Seventh Graders Suspended For Nine Months For Playing With Toy Gun… AT HOME
Parents outraged: “Not a school issue”
Steve Watson
Last week, in the wake of the Navy Yard shooting in Washington DC, we predicted that we’d see another wave of knee jerk overreactions to anyone doing anything with any object that even remotely looks like a gun – sadly we were right.
The latest incident occurred in Virginia, where a seventh grader and his friend have been suspended from school for playing with a toy gun, in the boy’s own front yard, outside of school hours.
WAVY-TV reports that while waiting for the school bus, the boys were fooling around with an airsoft replica handgun, shooting plastic pellets at a target attached to a tree, with a safety net rigged up to catch any off target pellets.
A neighbor saw them and called in a complaint to police. The caller even acknowledged that the gun wasn’t real, telling the 911 dispatcher “This is not a real one, but it makes people uncomfortable. I know that it makes me (uncomfortable), as a mom, to see a boy pointing a gun.”
When the Virginia Beach City Public School System got wind of the incident, the principal of Larkspur Middle School, decided to suspend the two boys, Khalid Caraballo and Aidan Clark, for the next nine months, and even recommended that the boys be “expelled for a year” for possession, handling and use of a firearm.
In a letter, the principal claims that the boys “shot at people near the bus stop,” while their parents and the boys strongly refute the accusation, noting that the gun never left the yard and was left there when the school bus arrived. There are also multiple discrepancies between the principal’s claims and the boys’ account of what happened.
“My son is my private property.” said Khalid’s mother, Solangel Caraballo. “He does not become the school’s property until he goes to the bus stop, gets on the bus, and goes to school.”
“How dare he disobey me,” the mother added, “but this is a home issue. It’s not a school issue and it won’t happen again. He will never do this again.”
While maintaining that he has never taken the toy gun to school, Khalid expressed remorse, noting “It’s terrible. I won’t get the chance to go to a good college. It’s on your school record. The school said I had possession of a firearm. They aren’t going to ask me any questions. They are going to think it was a real gun, and I was trying to hurt someone. They will say ‘oh, we can’t accept you.’”

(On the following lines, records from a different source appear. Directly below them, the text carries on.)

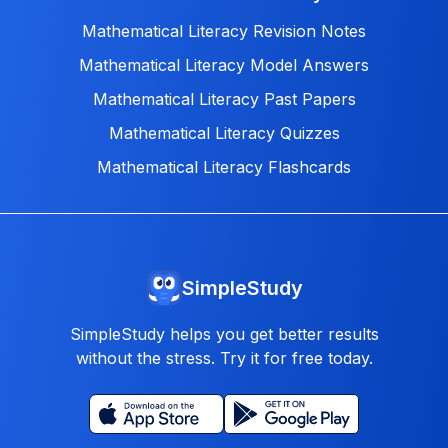
Mathematical Literacy Revision Notes
Mathematical Literacy Model Answers
Mathematical Literacy Past Papers
Mathematical Literacy Quizzes
Mathematical Literacy Flashcards
SimpleStudy
SimpleStudy helps you get better results
without the stress. Try it for free today.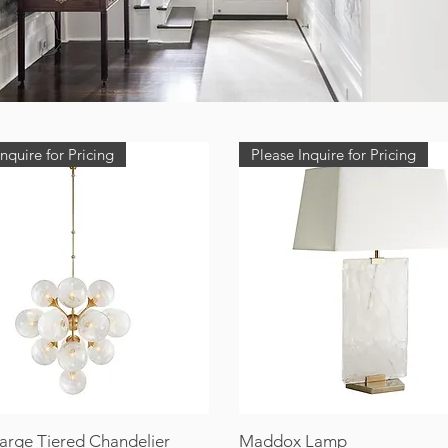
nquire for Pricing
Please Inquire for Pricing
Large Tiered Chandelier
Maddox Lamp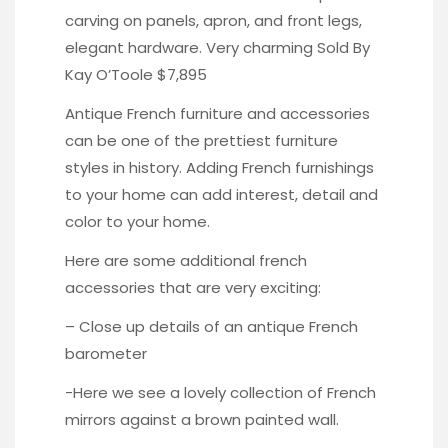
carving on panels, apron, and front legs,
elegant hardware. Very charming
Sold By
Kay O’Toole $7,895
Antique French furniture and accessories
can be one of the prettiest furniture
styles in history. Adding French furnishings
to your home can add interest, detail and
color to your home.
Here are some additional french
accessories that are very exciting:
– Close up details of an antique
French
barometer
-Here we see a lovely collection of
French
mirrors
against a brown painted wall.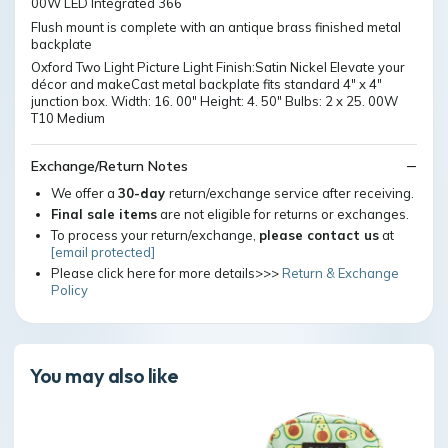
00W LED Integrated 366
Flush mount is complete with an antique brass finished metal
backplate
Oxford Two Light Picture Light Finish:Satin Nickel Elevate your
décor and makeCast metal backplate fits standard 4" x 4"
junction box. Width: 16. 00" Height: 4. 50" Bulbs: 2 x 25. 00W
T10 Medium
Exchange/Return Notes
We offer a
30-day
return/exchange service after receiving.
Final sale items
are not eligible for returns or exchanges.
To process your return/exchange,
please contact us
at
[email protected]
Please click here for more details>>>
Return & Exchange
Policy
You may also like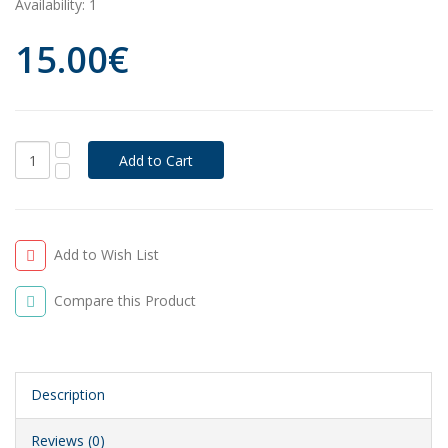
Availability:
1
15.00€
Add to Wish List
Compare this Product
Description
Reviews (0)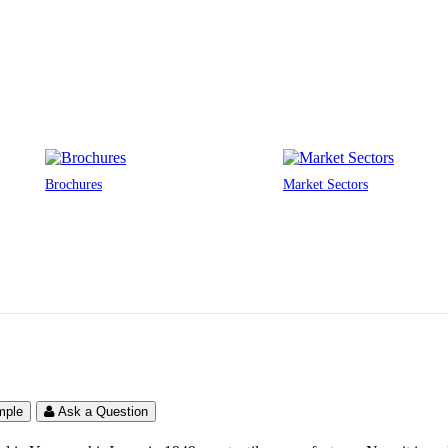
Brochures
Market Sectors
UNIQLO Clothing Stores
Australia
mple
Ask a Question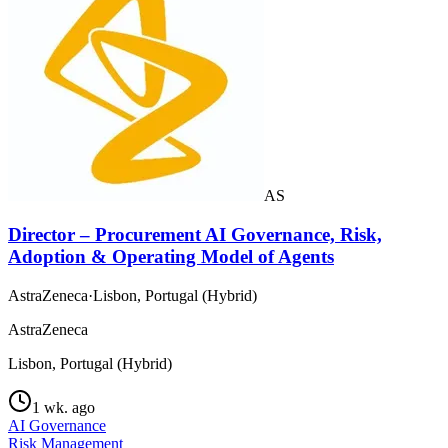
AS
Director – Procurement AI Governance, Risk,
Adoption & Operating Model of Agents
AstraZeneca
·
Lisbon, Portugal (Hybrid)
AstraZeneca
Lisbon, Portugal (Hybrid)
1 wk. ago
AI Governance
Risk Management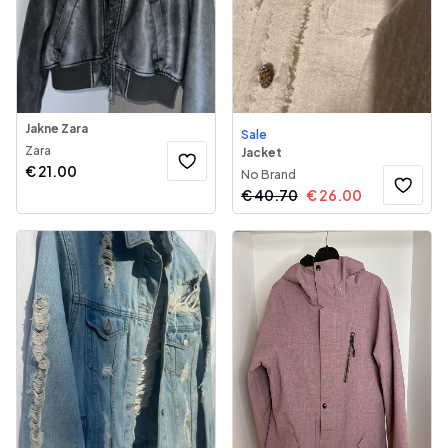
Jakne Zara
Sale
Zara
Jacket
€
21.00
No Brand
€
40.70
€
26.00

The city code indicates that it is not a violation to fire such airsoft guns on private property as long as “reasonable care” is exercised, and the fired projectiles are reasonably contained. Police would not comment on the specifics of the case, but said that they do not proactively seek out to enforce the code in such incidents involving pneumatic guns.
Caraballo will attend an alternative school, while the other boy, Clark, will now be homeschooled at the behest of his parents. A hearing will be held in January to determine if they will be allowed back to the Larkspur school.
This is the third incident of it’s kind in recent days, with a 9-year-old in Michigan being indefinitely suspended for pretending a plastic toy was a gun, and a 15 year old in Louisiana being jailed for “shooting” people using an iPhone app.
Following last year’s Sandy Hook tragedy, we documented a spate of similar incidents involving bubble guns, lego guns and even food bitten into the shape of a gun.